--- Records for processing ---
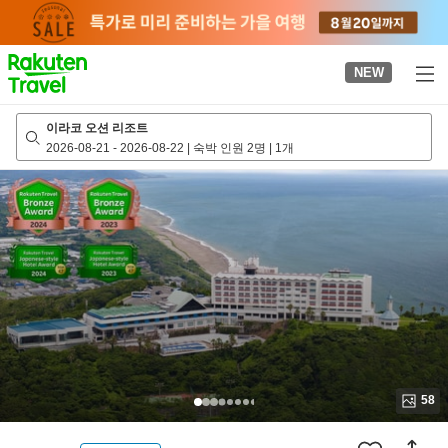
to
top
page
NEW
이라코 오션 리조트
2026-08-21
-
2026-08-22
|
숙박 인원 2명
|
1개
58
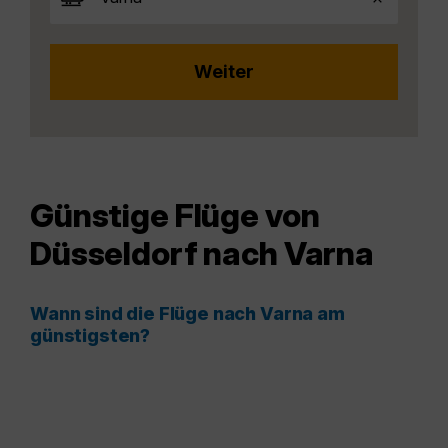
Günstige Flüge von
Düsseldorf nach Varna
Wann sind die Flüge nach Varna am
günstigsten?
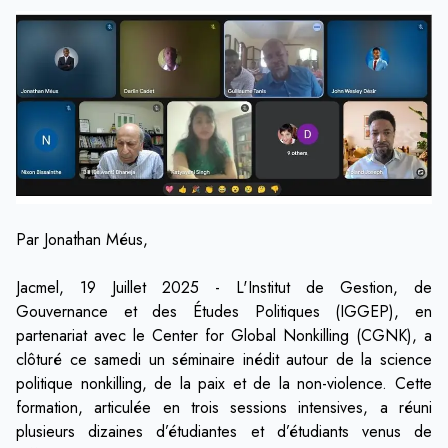
Par Jonathan Méus,
Jacmel, 19 Juillet 2025 - L'Institut de Gestion, de
Gouvernance et des Études Politiques (IGGEP), en
partenariat avec le Center for Global Nonkilling (CGNK), a
clôturé ce samedi un séminaire inédit autour de la science
politique nonkilling, de la paix et de la non-violence. Cette
formation, articulée en trois sessions intensives, a réuni
plusieurs dizaines d’étudiantes et d’étudiants venus de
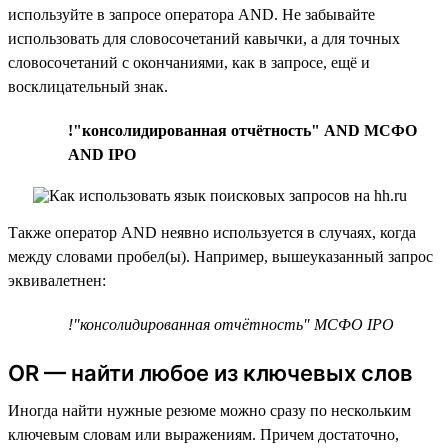
используйте в запросе оператора AND. Не забывайте
использовать для словосочетаний кавычки, а для точных
словосочетаний с окончаниями, как в запросе, ещё и
восклицательный знак.
!"консолидированная отчётность" AND МСФО
AND IPO
Также оператор AND неявно используется в случаях, когда
между словами пробел(ы). Например, вышеуказанный запрос
эквивалетнен:
!"консолидированная отчётность" МСФО IPO
OR — найти любое из ключевых слов
Иногда найти нужные резюме можно сразу по нескольким
ключевым словам или выражениям. Причем достаточно,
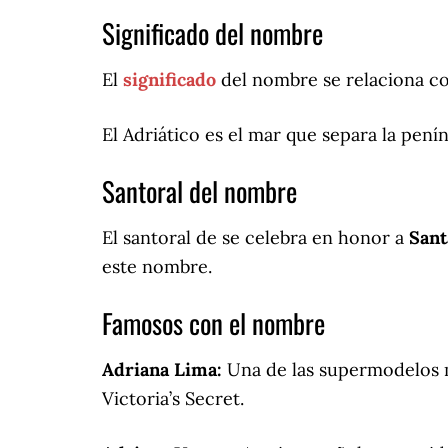
Significado del nombre
El
significado
del nombre se relaciona con
El Adriático es el mar que separa la penín
Santoral del nombre
El santoral de se celebra en honor a
Sant
este nombre.
Famosos con el nombre
Adriana Lima:
Una de las supermodelos m
Victoria’s Secret.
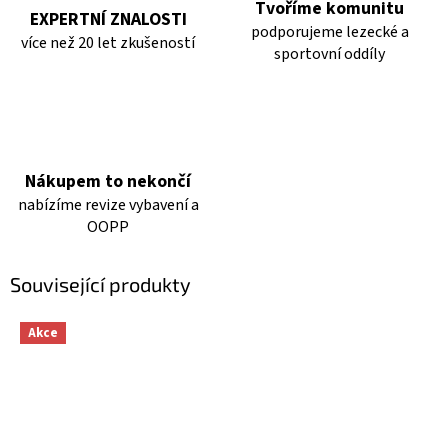
Tvoříme komunitu
EXPERTNÍ ZNALOSTI
podporujeme lezecké a
více než 20 let zkušeností
sportovní oddíly
Nákupem to nekončí
nabízíme revize vybavení a
OOPP
Související produkty
Akce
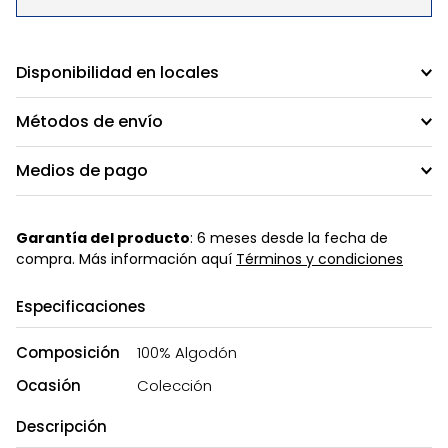
Disponibilidad en locales
Métodos de envío
Medios de pago
Garantía del producto
: 6 meses desde la fecha de
compra. Más información aquí
Términos y condiciones
Especificaciones
Composición
100% Algodón
Ocasión
Colección
Descripción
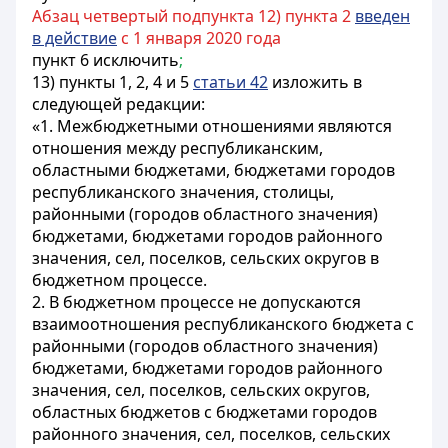
Абзац четвертый подпункта 12) пункта 2
введен
в действие
с 1 января 2020 года
пункт 6 исключить
;
13) пункты 1, 2, 4 и 5
статьи 42
изложить в
следующей редакции:
«1. Межбюджетными отношениями являются
отношения между республиканским,
областными бюджетами, бюджетами городов
республиканского значения, столицы,
районными (городов областного значения)
бюджетами, бюджетами городов районного
значения, сел, поселков, сельских округов в
бюджетном процессе.
2. В бюджетном процессе не допускаются
взаимоотношения республиканского бюджета с
районными (городов областного значения)
бюджетами, бюджетами городов районного
значения, сел, поселков, сельских округов,
областных бюджетов с бюджетами городов
районного значения, сел, поселков, сельских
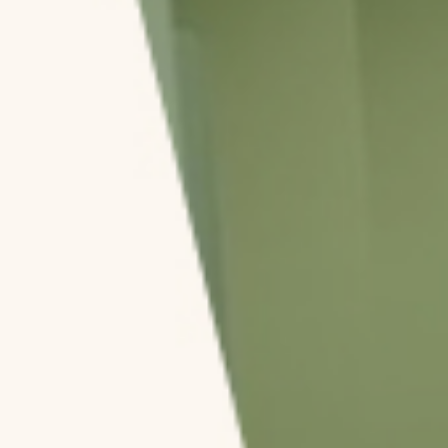
МОСТЬ
О ЦЕНТРЕ
ТАКТЫ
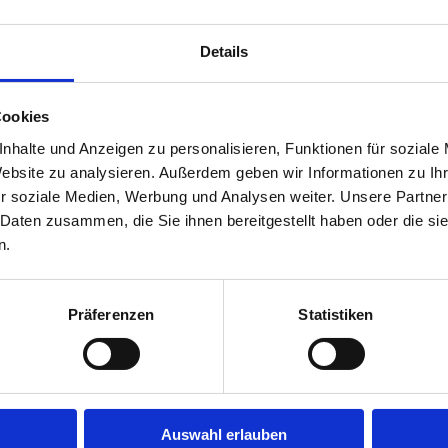
 Deutschland ermittelte im
4.100 Steuerberatern und über
Details
irtschaftsprüfer nach
n Fragebögen über eigene
Trends in ihrem Berufsfeld und
Cookies
nhalte und Anzeigen zu personalisieren, Funktionen für soziale
Website zu analysieren. Außerdem geben wir Informationen zu I
ozent der Höchstpunktzahl zu
r soziale Medien, Werbung und Analysen weiter. Unsere Partner
nsatz bei der Weiterbildung und
 Daten zusammen, die Sie ihnen bereitgestellt haben oder die s
gkeiten sowie über das
n.
n und Branchen.
Präferenzen
Statistiken
er/studie-wirtschaftspruefer-
58.html
ter/studie-deutschlands-beste-
Auswahl erlauben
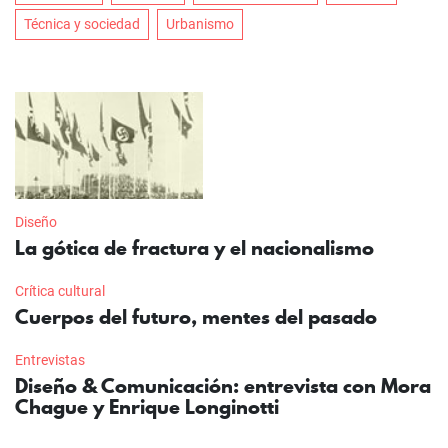
Técnica y sociedad
Urbanismo
Diseño
La gótica de fractura y el nacionalismo
Crítica cultural
Cuerpos del futuro, mentes del pasado
Entrevistas
Diseño & Comunicación: entrevista con Mora
Chague y Enrique Longinotti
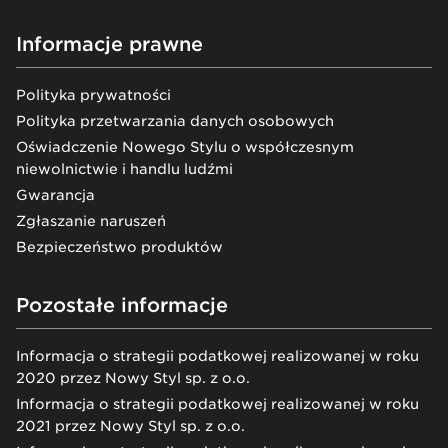
Informacje prawne
Polityka prywatności
Polityka przetwarzania danych osobowych
Oświadczenie Nowego Stylu o współczesnym
niewolnictwie i handlu ludźmi
Gwarancja
Zgłaszanie naruszeń
Bezpieczeństwo produktów
Pozostałe informacje
Informacja o strategii podatkowej realizowanej w roku
2020 przez Nowy Styl sp. z o.o.
Informacja o strategii podatkowej realizowanej w roku
2021 przez Nowy Styl sp. z o.o.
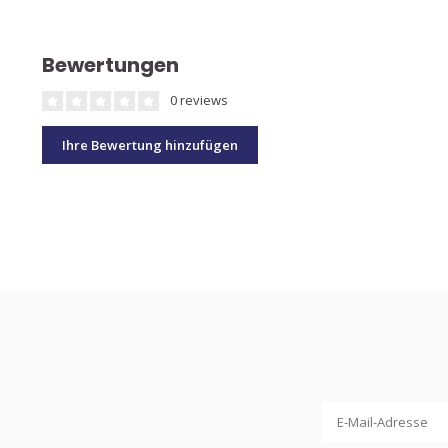
Bewertungen
0 reviews
Ihre Bewertung hinzufügen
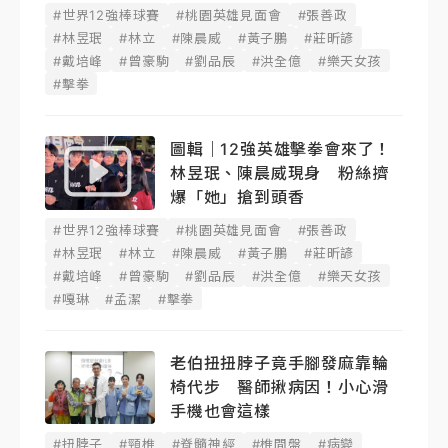
#世界12強棒球賽
#桃園英雄見面會
#張善政
#林昱珉
#林立
#陳晨威
#黃子鵬
#莊昕諺
#戴培峰
#曾豪駒
#劉品辰
#洪全億
#樂天女孩
#擊拳
圖輯｜12強英雄擊拳會來了！
林昱珉、陳晨威現身 粉絲擠
爆「她」搶到頭香
#世界12強棒球賽
#桃園英雄見面會
#張善政
#林昱珉
#林立
#陳晨威
#黃子鵬
#莊昕諺
#戴培峰
#曾豪駒
#劉品辰
#洪全億
#樂天女孩
#嘎琳
#孟潔
#擊拳
老伯扭扭脖子竟手腳發麻靠輪
椅代步 醫師揪病因！小心滑
手機也會這樣
#扭脖子
#頸椎
#脊髓神經
#椎間盤
#病變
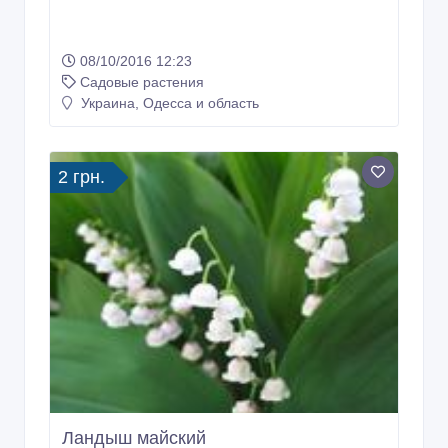
08/10/2016 12:23
Садовые растения
Украина, Одесса и область
2 грн.
Ландыш майский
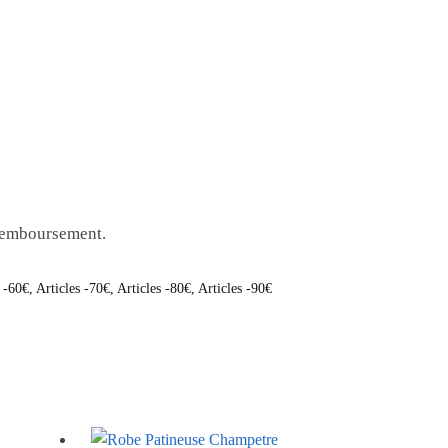
 remboursement.
s -60€
,
Articles -70€
,
Articles -80€
,
Articles -90€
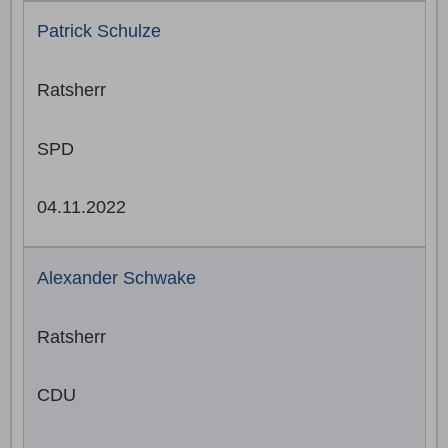
Patrick Schulze
Ratsherr
SPD
04.11.2022
Alexander Schwake
Ratsherr
CDU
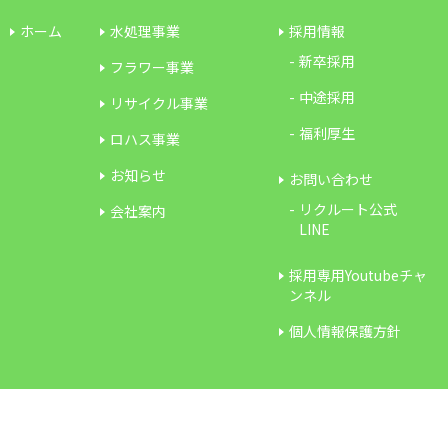
ホーム
水処理事業
採用情報
新卒採用
フラワー事業
中途採用
リサイクル事業
福利厚生
ロハス事業
お知らせ
お問い合わせ
リクルート公式
会社案内
LINE
採用専用Youtubeチャ
ンネル
個人情報保護方針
---
▶ _Work required_: Please copy the lines above exactly, starting at the line that holds "Также оператор AND" and ending at the line that holds "Santoral del nombre"; include both, but no pictures.

▶ _Task output_:
Также оператор AND неявно используется в случаях, когда
между словами пробел(ы). Например, вышеуказанный запрос
эквивалетнен:
!"консолидированная отчётность" МСФО IPO
OR — найти любое из ключевых слов
Иногда найти нужные резюме можно сразу по нескольким
ключевым словам или выражениям. Причем достаточно,
Significado del nombre
El
significado
del nombre se relaciona con
El Adriático es el mar que separa la penín
Santoral del nombre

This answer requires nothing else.